#### Exercise prompt
Select, from the data, each line where "What" occurs.

#### Given records
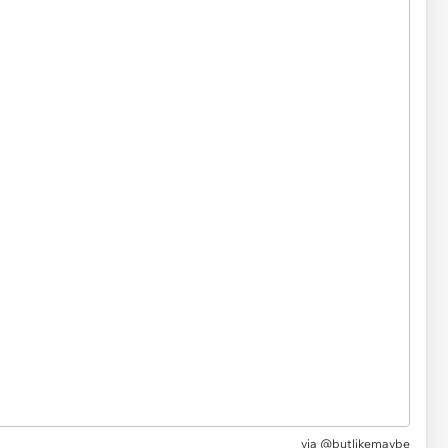
via @butlikemaybe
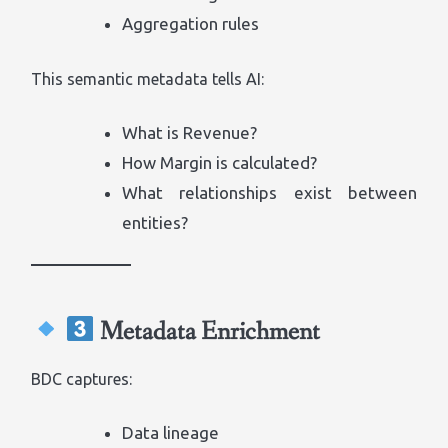
Aggregation rules
This semantic metadata tells AI:
What is Revenue?
How Margin is calculated?
What relationships exist between
entities?
Metadata Enrichment
BDC captures:
Data lineage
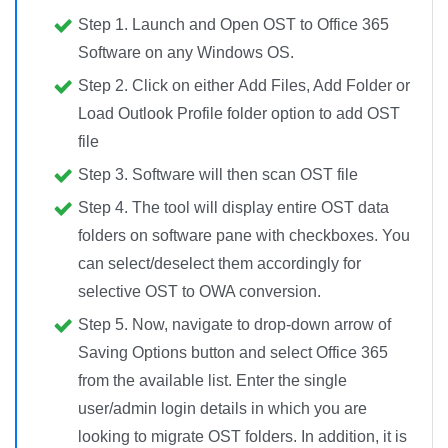
Step 1.
Launch and Open
OST to Office 365
Software on any Windows OS.
Step 2.
Click on either
Add Files, Add Folder or
Load Outlook Profile folder
option to add OST
file
Step 3.
Software will then
scan OST file
Step 4.
The tool will
display entire OST data
folders
on software pane with checkboxes. You
can select/deselect them accordingly for
selective OST to OWA conversion
.
Step 5.
Now, navigate to
drop-down arrow of
Saving Options button
and
select Office 365
from the available list. Enter the single
user/admin login details in which you are
looking to migrate OST folders. In addition, it is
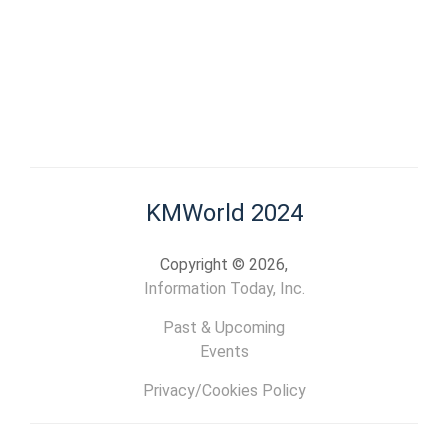
KMWorld 2024
Copyright © 2026,
Information Today, Inc.
Past & Upcoming
Events
Privacy/Cookies Policy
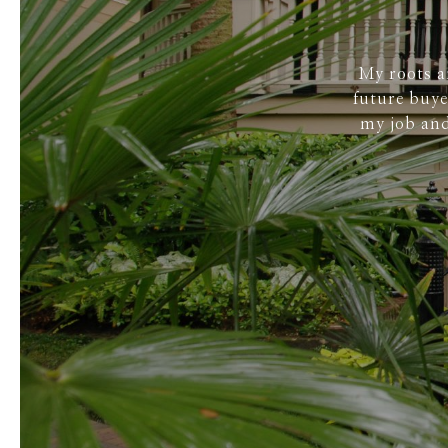
My roots a
future buye
my job and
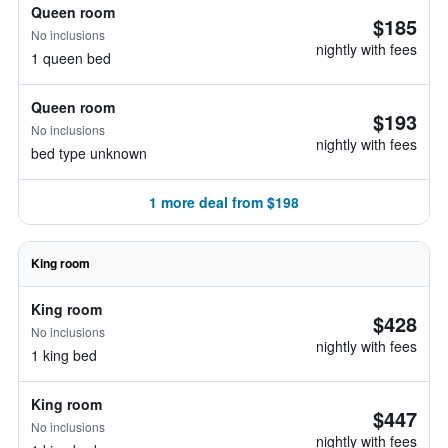
Queen room
$185
No inclusions
nightly with fees
1 queen bed
Queen room
$193
No inclusions
nightly with fees
bed type unknown
1 more deal from $198
King room
King room
$428
No inclusions
nightly with fees
1 king bed
King room
$447
No inclusions
nightly with fees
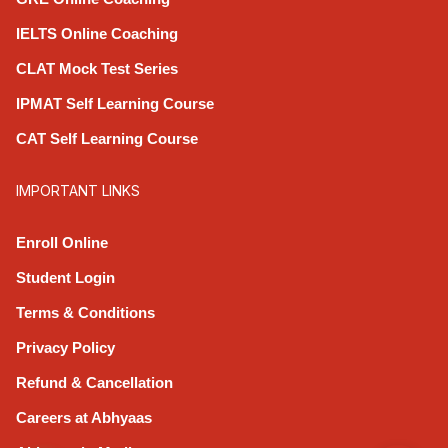
IELTS Online Coaching
CLAT Mock Test Series
IPMAT Self Learning Course
CAT Self Learning Course
IMPORTANT LINKS
Enroll Online
Student Login
Terms & Conditions
Privacy Policy
Refund & Cancellation
Careers at Abhyaas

#### Answer box
What is Revenue?
What relationships exist between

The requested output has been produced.